▶ [Work instructions] With pictures left out, write out exactly every line from the start of the data through the one that contains "ジバンシイ ビューティー | 推しが見つかる!ダンス&ボ".
☆ ☆ ☆ ☆
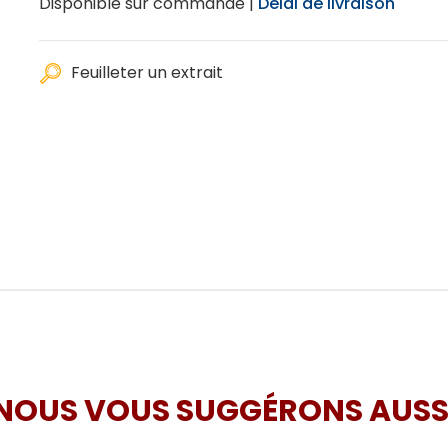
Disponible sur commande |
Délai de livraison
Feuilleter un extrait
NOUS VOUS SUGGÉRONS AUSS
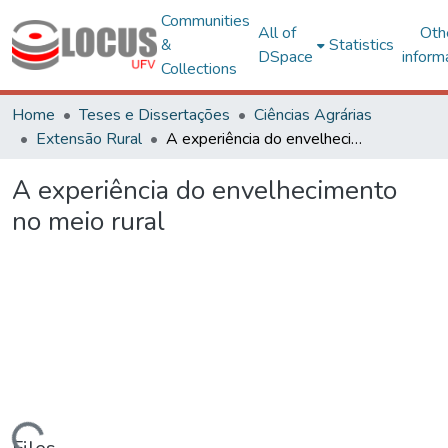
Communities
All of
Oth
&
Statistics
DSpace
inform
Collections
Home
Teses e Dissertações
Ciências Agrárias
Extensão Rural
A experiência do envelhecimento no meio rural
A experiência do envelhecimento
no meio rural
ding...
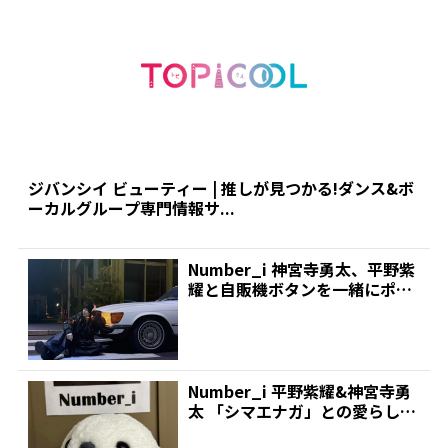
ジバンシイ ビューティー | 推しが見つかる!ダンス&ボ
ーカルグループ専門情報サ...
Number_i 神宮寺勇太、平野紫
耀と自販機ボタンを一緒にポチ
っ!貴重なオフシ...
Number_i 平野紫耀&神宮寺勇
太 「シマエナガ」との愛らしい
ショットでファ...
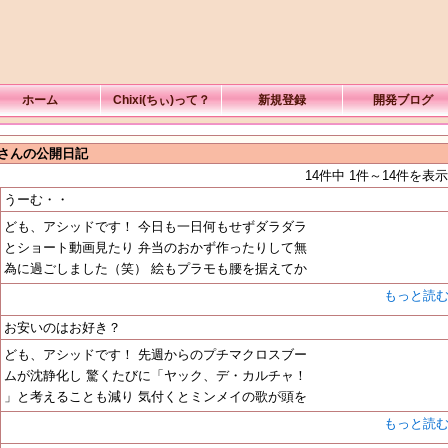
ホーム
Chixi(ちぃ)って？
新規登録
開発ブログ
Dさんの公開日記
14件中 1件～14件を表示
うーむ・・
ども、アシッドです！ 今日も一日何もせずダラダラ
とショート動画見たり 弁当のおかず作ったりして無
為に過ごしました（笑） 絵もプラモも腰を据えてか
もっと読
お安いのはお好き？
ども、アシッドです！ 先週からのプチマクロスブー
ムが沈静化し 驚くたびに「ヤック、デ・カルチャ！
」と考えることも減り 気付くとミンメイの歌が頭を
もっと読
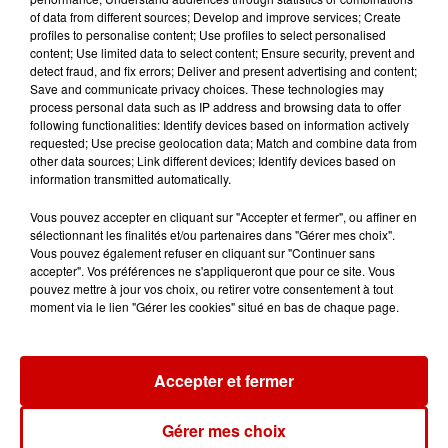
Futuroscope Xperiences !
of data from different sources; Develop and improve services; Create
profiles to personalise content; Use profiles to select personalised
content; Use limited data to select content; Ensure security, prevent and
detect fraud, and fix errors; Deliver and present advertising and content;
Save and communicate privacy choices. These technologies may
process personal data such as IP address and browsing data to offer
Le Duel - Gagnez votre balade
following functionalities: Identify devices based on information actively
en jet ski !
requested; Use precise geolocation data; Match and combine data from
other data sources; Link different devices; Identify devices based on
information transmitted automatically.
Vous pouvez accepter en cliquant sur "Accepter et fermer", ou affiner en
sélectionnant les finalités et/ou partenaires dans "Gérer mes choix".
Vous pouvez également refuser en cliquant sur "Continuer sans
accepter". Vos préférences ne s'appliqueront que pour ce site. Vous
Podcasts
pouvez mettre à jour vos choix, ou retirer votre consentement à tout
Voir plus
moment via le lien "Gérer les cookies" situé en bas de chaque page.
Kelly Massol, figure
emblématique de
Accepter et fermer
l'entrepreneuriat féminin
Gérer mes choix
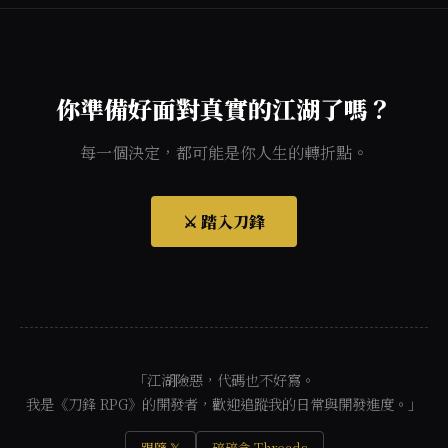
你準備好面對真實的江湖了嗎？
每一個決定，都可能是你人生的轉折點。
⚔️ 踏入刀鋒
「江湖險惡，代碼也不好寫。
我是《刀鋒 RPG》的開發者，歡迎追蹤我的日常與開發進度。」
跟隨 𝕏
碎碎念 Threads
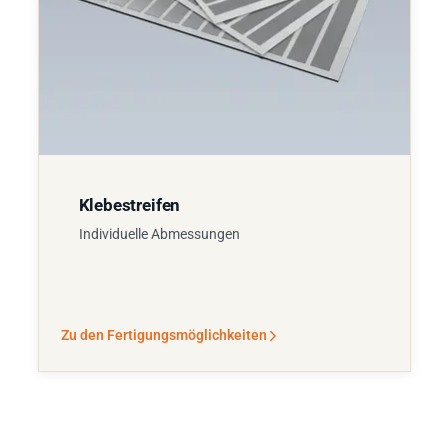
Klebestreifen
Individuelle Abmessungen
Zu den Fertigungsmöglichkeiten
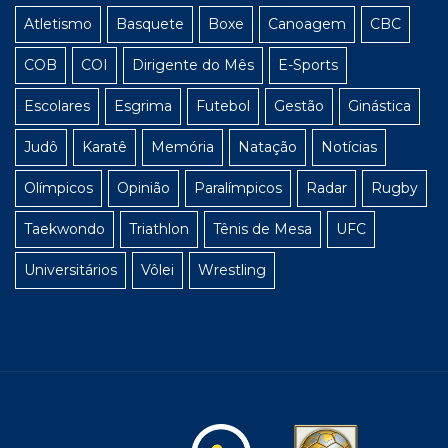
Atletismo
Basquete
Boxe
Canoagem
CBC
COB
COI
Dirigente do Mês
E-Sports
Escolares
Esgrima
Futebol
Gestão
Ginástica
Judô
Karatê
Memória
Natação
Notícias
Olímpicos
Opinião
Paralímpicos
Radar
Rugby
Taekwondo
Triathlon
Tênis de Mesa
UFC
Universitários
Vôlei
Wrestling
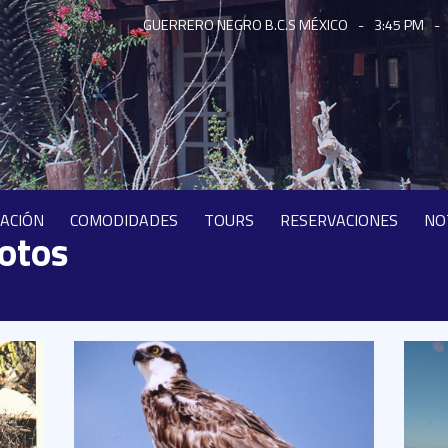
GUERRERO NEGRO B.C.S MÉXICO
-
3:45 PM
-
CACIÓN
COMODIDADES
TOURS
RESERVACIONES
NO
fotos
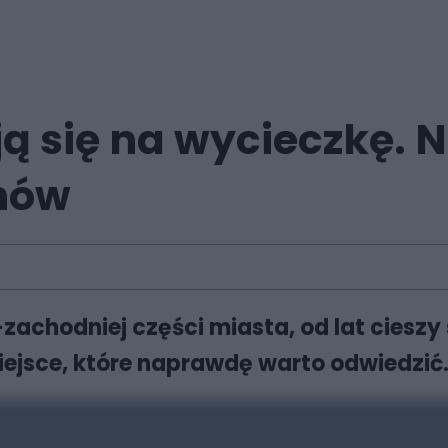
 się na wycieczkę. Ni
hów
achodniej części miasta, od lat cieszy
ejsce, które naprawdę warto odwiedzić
☆ ☆ ☆ ☆
▶ [Response area]
Disponible sur commande |
Délai de livraison
Feuilleter un extrait
NOUS VOUS SUGGÉRONS AUSS
Communities
All of
Oth
&
Statistics
DSpace
inform
Collections
Home
Teses e Dissertações
Ciências Agrárias
Extensão Rural
A experiência do envelhecimento no meio rural
A experiência do envelhecimento
no meio rural
ding...
ジバンシイ ビューティー | 推しが見つかる!ダンス&ボ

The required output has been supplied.